Motorola 68020
The Motorola 68020 is a 32-bit microprocessor from Motorola, released in 1984. It is the successor to the 68010, and was succeeded by the 68030.
Description
The 68020 (often called the '020, pronounced oh-two-oh or oh-twenty in English) has internal and external data buses and 32-bit addresses. A lower cost version, the 68EC020, has a 24-bit address bus only. They were manufactured in a range of speeds from 12 MHz to 33 MHz.
Improvements over the 68010
The 68020 added many improvements over the 68010 including a 32-bit arithmetic logic unit, 32-bit external data bus and address bus, and new instructions and address modes. The 68020 (and 68030) is based on a proper three-state pipeline architecture.
The addressing restrictions on word and longword data access present in its predecessors disappear in the 68020.

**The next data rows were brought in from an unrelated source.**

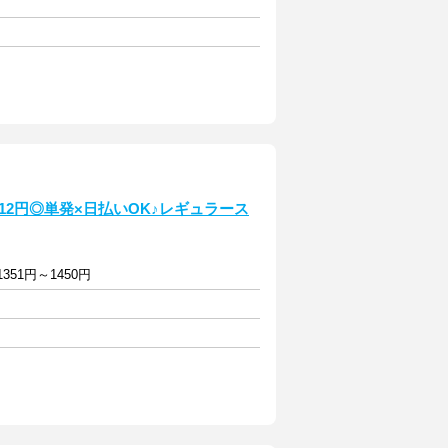
12円◎単発×日払いOK♪レギュラース
351円～1450円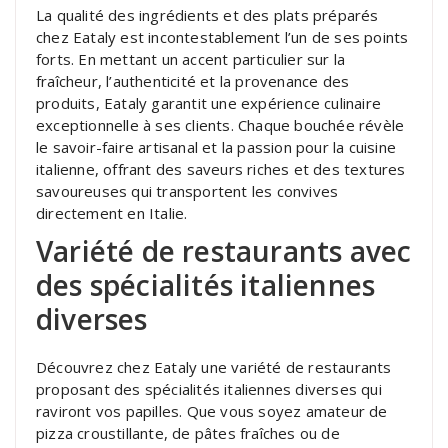
La qualité des ingrédients et des plats préparés
chez Eataly est incontestablement l’un de ses points
forts. En mettant un accent particulier sur la
fraîcheur, l’authenticité et la provenance des
produits, Eataly garantit une expérience culinaire
exceptionnelle à ses clients. Chaque bouchée révèle
le savoir-faire artisanal et la passion pour la cuisine
italienne, offrant des saveurs riches et des textures
savoureuses qui transportent les convives
directement en Italie.
Variété de restaurants avec
des spécialités italiennes
diverses
Découvrez chez Eataly une variété de restaurants
proposant des spécialités italiennes diverses qui
raviront vos papilles. Que vous soyez amateur de
pizza croustillante, de pâtes fraîches ou de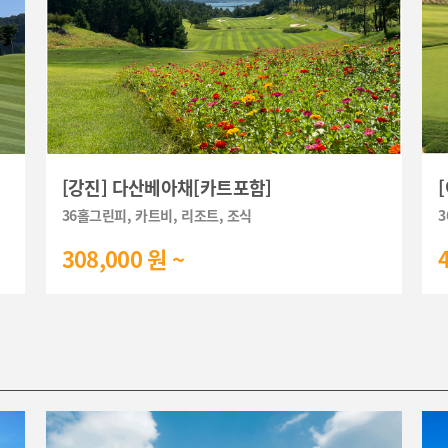
[강진] 다산베아채[카트포함]
36홀그린피, 카트비, 리조트, 조식
3
308,000 원 ~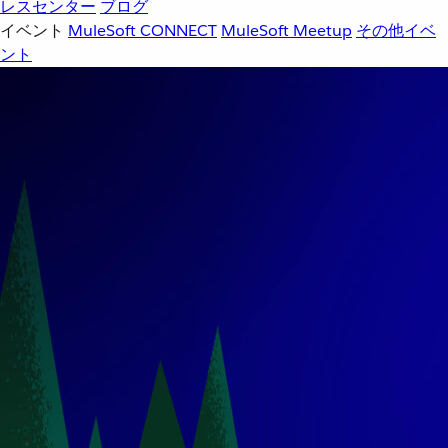
レスセンター
ブログ
イベント
MuleSoft CONNECT
MuleSoft Meetup
その他イベ
ント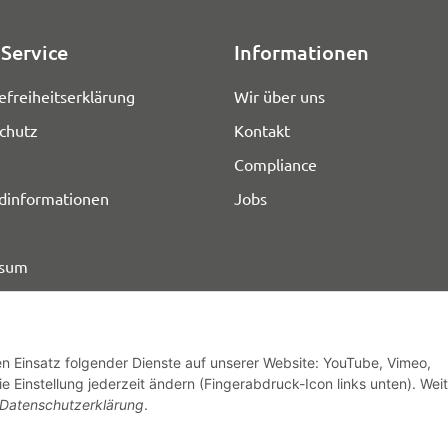
Service
Informationen
efreiheitserklärung
Wir über uns
chutz
Kontakt
Compliance
dinformationen
Jobs
ssum
den Einsatz folgender Dienste auf unserer Website: YouTube, Vimeo,
e Einstellung jederzeit ändern (Fingerabdruck-Icon links unten). Wei
© HOZ MEDI WERK
Datenschutzerklärung
.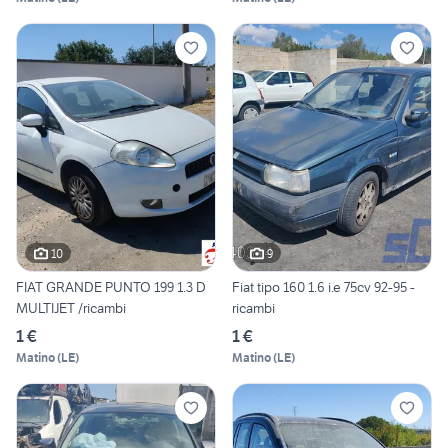
10
9
FIAT GRANDE PUNTO 199 1.3 D
Fiat tipo 160 1.6 i.e 75cv 92-95 -
MULTIJET /ricambi
ricambi
1 €
1 €
Matino
(
LE
)
Matino
(
LE
)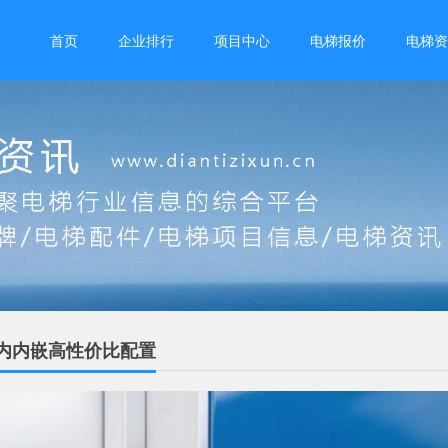
首页
企业排行
项目中心
电梯报价
电梯资
内内嵌高性价比配置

Multithreading Capabilities
Motorola's multithreading model was added in the 68020. This allowed up to eight processors per system to cooperate, these eight could be any number of CPU FPUs but only one MMU (Motorola 68841 or Motorola 68851). This had some limitation, as each CPU used had to be of the same model (not necessarily at the same clock frequency) and each FPU had to be of the same model (again, not necessarily at the same clock frequency) so multithreading a 68020/25 with a 68030/25 was not allowed (the 020, for example, couldn't be identified by the 030's internal MMU) but a 68020/25 with a 68882/33 was perfectly acceptable and quite common. However it was very rare to see more than one CPU or FPU in the same system. Most 68020-equipped Unix machines were simply the '020, the FPU (68881 or 68882) and the MMU (68841 or 68851).
Instruction Set
The new instructions included some minor enhancements and extensions to the supervisor state, several instructions for software management of a multithreaded system (which were removed on the 68060), some support for high-level programming languages that not used much (and also removed in future 680x0), older multiplication (32×32→64-bit) and division (quotient 64÷32→32-bit and 32-bit remainder) instructions, and field manipulations at the bit level.
Addressing Modes
The new Addressing Modes added scaled address indexing and another level of memory indirection to many of the existing modes, and added a lot of flexibility to various indexing modes and operations. Although not intended, the new modes made the 68020 very convenient for page printing. Most early 90's laser printers had a 68EC020 at their core.
The 68020 has a minimum instruction cache of 256 bytes directly mapped, arranged as 64 4-byte entries. Although small, it is a significant difference in the performance of many applications. The resulting decrease in bus traffic is particularly important in systems that used direct memory access (DMA) intensively.
Use
The 68020 was used in Apple Computer Macintosh II and Macintosh LC personal computers, Sun-3 series workstations, and the Hewlett Packard 8711 series of network analyzers. The Commodore Amiga 1200 personal computer and AmigaCD32 game console, both from Commodore, used the 68EC020 to reduce costs.
It is also the processor used in the TGV trains to decode the signaling information that is sent to the trains via the rails, and in its military version it is the CPU of the computers of the Eurofighter Typhoon fighter plane as well as in the launcher Ariane 5.